If a line contains "BID amplia para", it is the last one to write out; begin with the first line of the records and copy each exactly.
**********
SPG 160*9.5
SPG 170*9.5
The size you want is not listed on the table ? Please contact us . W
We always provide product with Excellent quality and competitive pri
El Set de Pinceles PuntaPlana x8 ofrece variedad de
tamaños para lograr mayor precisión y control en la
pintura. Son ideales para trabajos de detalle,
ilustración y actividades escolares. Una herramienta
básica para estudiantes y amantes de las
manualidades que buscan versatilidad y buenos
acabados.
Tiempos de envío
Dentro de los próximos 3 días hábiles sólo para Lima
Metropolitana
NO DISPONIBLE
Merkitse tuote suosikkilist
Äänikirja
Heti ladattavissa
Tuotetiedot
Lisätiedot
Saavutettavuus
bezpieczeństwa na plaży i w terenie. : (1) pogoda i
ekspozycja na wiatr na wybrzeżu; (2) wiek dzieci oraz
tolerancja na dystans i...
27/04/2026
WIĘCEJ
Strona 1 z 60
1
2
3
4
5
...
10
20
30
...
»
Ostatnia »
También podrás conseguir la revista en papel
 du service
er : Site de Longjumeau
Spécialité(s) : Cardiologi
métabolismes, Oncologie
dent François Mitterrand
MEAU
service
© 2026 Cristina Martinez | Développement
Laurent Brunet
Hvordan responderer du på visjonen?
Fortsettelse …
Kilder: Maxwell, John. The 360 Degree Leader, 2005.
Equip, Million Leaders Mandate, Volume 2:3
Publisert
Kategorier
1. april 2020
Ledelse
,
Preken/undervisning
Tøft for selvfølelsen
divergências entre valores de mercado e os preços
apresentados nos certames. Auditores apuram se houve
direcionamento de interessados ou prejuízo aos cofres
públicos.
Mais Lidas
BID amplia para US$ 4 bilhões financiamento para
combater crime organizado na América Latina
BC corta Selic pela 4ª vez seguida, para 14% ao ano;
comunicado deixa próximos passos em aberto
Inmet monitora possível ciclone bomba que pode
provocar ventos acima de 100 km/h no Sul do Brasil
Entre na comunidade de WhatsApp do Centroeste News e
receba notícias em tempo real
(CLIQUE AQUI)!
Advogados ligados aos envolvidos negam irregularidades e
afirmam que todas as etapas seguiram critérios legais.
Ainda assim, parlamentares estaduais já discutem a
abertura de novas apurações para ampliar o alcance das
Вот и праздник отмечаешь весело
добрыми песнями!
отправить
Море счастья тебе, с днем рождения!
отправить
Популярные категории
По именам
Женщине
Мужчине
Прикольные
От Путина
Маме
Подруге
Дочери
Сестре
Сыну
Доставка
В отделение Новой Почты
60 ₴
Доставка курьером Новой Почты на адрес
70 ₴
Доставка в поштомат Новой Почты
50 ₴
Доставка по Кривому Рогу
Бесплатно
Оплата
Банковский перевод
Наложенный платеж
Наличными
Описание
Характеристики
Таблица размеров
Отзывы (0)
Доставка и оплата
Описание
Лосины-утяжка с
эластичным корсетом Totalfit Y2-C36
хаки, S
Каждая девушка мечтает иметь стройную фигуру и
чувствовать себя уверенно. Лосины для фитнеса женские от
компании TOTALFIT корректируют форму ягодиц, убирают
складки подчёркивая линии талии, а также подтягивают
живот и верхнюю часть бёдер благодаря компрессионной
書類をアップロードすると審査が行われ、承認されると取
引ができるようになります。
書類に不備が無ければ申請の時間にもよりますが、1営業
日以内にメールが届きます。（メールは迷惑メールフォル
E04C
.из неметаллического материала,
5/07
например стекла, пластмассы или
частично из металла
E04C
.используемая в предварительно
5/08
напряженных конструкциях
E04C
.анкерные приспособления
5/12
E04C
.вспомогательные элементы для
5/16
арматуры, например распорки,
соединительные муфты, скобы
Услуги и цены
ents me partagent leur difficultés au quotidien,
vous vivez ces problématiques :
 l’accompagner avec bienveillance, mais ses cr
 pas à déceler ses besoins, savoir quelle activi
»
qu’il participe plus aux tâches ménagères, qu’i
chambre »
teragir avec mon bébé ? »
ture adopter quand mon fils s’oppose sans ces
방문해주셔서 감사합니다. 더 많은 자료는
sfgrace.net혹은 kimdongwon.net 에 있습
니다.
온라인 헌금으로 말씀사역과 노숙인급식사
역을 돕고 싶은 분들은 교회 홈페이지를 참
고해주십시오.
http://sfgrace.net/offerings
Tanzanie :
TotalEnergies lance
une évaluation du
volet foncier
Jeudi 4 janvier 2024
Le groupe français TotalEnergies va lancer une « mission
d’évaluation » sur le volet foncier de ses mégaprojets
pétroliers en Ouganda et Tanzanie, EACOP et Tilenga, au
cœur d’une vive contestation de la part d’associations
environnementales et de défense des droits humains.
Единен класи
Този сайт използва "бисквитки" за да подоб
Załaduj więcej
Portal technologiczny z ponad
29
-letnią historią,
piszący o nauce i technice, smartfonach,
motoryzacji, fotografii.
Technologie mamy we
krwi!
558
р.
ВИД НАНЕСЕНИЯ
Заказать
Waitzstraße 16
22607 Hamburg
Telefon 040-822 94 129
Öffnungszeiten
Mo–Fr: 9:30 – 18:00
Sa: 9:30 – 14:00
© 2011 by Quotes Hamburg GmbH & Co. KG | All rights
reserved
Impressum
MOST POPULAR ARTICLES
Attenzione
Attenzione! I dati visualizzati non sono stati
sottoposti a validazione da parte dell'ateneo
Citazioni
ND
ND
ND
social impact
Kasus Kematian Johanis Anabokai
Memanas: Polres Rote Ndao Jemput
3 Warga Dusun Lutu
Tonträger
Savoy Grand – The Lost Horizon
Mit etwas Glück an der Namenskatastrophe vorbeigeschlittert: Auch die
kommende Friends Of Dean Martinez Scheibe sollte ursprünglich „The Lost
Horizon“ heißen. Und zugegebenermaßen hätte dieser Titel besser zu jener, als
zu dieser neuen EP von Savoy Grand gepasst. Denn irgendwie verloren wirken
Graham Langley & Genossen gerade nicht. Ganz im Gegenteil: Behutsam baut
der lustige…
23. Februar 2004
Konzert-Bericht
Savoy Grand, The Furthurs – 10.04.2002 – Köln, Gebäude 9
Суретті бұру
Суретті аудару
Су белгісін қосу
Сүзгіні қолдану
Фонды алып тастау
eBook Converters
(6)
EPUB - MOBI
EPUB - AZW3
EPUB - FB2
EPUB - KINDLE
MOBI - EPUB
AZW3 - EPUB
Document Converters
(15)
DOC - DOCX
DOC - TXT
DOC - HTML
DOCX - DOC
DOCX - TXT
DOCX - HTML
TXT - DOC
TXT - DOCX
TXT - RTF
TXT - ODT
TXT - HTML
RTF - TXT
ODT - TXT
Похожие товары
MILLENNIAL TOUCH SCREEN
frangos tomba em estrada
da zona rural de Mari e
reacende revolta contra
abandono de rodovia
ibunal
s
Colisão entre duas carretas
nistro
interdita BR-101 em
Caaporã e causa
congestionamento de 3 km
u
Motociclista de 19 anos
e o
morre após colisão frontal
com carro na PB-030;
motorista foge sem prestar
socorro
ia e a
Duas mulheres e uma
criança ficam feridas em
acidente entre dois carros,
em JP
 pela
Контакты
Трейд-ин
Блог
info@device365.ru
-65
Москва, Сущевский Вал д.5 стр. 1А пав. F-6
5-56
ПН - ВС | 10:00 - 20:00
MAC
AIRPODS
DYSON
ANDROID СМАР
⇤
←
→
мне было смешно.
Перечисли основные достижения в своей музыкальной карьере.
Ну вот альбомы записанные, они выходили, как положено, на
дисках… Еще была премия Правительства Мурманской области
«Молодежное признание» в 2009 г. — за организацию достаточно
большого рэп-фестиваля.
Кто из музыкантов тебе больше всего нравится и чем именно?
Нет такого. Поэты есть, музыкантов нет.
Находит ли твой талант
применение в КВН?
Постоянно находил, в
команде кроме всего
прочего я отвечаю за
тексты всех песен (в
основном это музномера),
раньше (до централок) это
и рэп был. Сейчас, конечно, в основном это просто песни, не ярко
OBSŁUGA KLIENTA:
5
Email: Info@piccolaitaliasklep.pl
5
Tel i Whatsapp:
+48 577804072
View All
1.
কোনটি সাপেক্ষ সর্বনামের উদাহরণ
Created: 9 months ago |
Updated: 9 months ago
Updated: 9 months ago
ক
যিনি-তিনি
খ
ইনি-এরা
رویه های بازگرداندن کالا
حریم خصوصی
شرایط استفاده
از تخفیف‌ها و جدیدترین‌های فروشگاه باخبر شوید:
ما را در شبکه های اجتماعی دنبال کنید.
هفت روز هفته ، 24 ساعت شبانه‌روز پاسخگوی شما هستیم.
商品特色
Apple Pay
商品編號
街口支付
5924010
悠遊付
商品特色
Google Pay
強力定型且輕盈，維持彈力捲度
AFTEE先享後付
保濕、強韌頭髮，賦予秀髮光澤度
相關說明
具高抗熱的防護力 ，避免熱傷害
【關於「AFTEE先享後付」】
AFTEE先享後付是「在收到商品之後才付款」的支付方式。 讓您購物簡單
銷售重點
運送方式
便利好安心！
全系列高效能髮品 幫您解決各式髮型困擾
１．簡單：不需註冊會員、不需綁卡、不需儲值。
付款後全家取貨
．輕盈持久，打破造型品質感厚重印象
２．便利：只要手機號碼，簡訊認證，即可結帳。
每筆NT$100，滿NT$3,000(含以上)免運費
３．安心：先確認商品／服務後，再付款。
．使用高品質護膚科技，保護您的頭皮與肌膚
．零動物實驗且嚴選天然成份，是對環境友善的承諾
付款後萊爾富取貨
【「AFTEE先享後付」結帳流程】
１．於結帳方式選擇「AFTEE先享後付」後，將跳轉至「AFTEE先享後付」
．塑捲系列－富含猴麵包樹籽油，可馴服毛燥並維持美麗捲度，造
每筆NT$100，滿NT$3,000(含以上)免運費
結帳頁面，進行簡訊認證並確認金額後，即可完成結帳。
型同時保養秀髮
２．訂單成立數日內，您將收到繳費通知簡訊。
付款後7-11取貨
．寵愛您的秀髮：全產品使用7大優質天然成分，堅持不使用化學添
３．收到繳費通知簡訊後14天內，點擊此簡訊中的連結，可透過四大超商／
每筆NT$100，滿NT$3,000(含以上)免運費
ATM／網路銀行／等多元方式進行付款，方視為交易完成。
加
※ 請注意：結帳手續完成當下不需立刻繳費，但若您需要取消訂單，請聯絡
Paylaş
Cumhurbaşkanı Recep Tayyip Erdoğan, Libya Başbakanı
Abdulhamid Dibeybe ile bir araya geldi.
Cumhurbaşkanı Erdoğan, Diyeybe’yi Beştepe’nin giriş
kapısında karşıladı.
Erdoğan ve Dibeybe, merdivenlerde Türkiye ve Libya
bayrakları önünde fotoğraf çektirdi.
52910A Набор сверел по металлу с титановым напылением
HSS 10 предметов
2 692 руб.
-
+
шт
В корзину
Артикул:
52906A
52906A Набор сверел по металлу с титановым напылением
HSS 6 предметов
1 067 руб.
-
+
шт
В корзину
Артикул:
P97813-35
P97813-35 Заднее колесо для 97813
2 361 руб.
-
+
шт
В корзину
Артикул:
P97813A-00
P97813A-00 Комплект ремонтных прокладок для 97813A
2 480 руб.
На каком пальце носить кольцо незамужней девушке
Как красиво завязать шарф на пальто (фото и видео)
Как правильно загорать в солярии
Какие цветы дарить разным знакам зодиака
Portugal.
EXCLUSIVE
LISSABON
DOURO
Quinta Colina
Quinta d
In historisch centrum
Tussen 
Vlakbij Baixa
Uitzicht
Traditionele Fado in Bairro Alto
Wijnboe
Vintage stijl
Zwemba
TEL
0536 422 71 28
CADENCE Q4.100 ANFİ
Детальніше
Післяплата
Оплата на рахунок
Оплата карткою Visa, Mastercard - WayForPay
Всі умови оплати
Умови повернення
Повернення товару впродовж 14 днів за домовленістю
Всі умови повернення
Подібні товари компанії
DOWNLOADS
**********
Task result:
SPG 160*9.5
SPG 170*9.5
The size you want is not listed on the table ? Please contact us . W
We always provide product with Excellent quality and competitive pri
El Set de Pinceles PuntaPlana x8 ofrece variedad de
tamaños para lograr mayor precisión y control en la
pintura. Son ideales para trabajos de detalle,
ilustración y actividades escolares. Una herramienta
básica para estudiantes y amantes de las
manualidades que buscan versatilidad y buenos
acabados.
Tiempos de envío
Dentro de los próximos 3 días hábiles sólo para Lima
Metropolitana
NO DISPONIBLE
Merkitse tuote suosikkilist
Äänikirja
Heti ladattavissa
Tuotetiedot
Lisätiedot
Saavutettavuus
bezpieczeństwa na plaży i w terenie. : (1) pogoda i
ekspozycja na wiatr na wybrzeżu; (2) wiek dzieci oraz
tolerancja na dystans i...
27/04/2026
WIĘCEJ
Strona 1 z 60
1
2
3
4
5
...
10
20
30
...
»
Ostatnia »
También podrás conseguir la revista en papel
 du service
er : Site de Longjumeau
Spécialité(s) : Cardiologi
métabolismes, Oncologie
dent François Mitterrand
MEAU
service
© 2026 Cristina Martinez | Développement
Laurent Brunet
Hvordan responderer du på visjonen?
Fortsettelse …
Kilder: Maxwell, John. The 360 Degree Leader, 2005.
Equip, Million Leaders Mandate, Volume 2:3
Publisert
Kategorier
1. april 2020
Ledelse
,
Preken/undervisning
Tøft for selvfølelsen
divergências entre valores de mercado e os preços
apresentados nos certames. Auditores apuram se houve
direcionamento de interessados ou prejuízo aos cofres
públicos.
Mais Lidas
BID amplia para US$ 4 bilhões financiamento para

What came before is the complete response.